Seeds of South Australia
Acacia aptaneura (Leguminosae)
Slender Mulga
List of species for Acacia
Display more images
Click on an image to enlarge it
Herbarium regions:
North Western, Lake Eyre, Gairdner-Torrens
NRM regions:
Alinytjara Wilurara, South Australian Arid Lands
AVH map:
Australian distribution map (external link)
SA Census:
Census of South Australian plants (external link)     [genus Acacia]
Name derivation:
Acacia from the Greek 'akakia' and derived from 'ake' or 'akis' meaning a sharp point or thorn and 'akazo' meaning to sharpen.

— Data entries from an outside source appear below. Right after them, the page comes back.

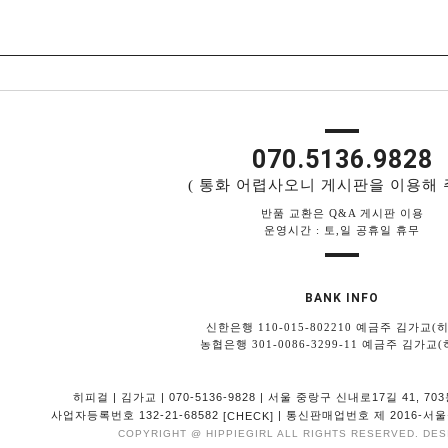
070.5136.9828
( 통화 어렵사오니 게시판을 이용해 
반품 교환은 Q&A 게시판 이용
운영시간 : 토,일 공휴일 휴무
BANK INFO
신한은행 110-015-802210 예금주 김가교(
농협은행 301-0086-3299-11 예금주 김가교
히피걸 | 김가교 | 070-5136-9828 | 서울 중랑구 신내로17길 41, 7
사업자등록번호 132-21-68582
| 통신판매업번호 제 2016-서울중랑
[CHECK]
COPYRIGHT @ HIPPIEGIRL ALL RIGHTS RESERVED. DES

Dioscorides, the Greek physician and botanist used the word in the 1st century AD for the Egyptian thorn tree, Acacia arabica. Aptaneura from the Greek 'a' meaning without and 'pteron' meaning a wing, alluding to the rimmed (wingless) pods and 'aneura'  from the Greek 'a' meaning without and 'neuron' meaning a nerve, referring to the obscure veins on the phyllodes.
Found in the arid part of South Australia. Usually growing on shallow or gravelly soils on hills. Also found in Western Australia, Northern Territory, Queensland and New South Wales.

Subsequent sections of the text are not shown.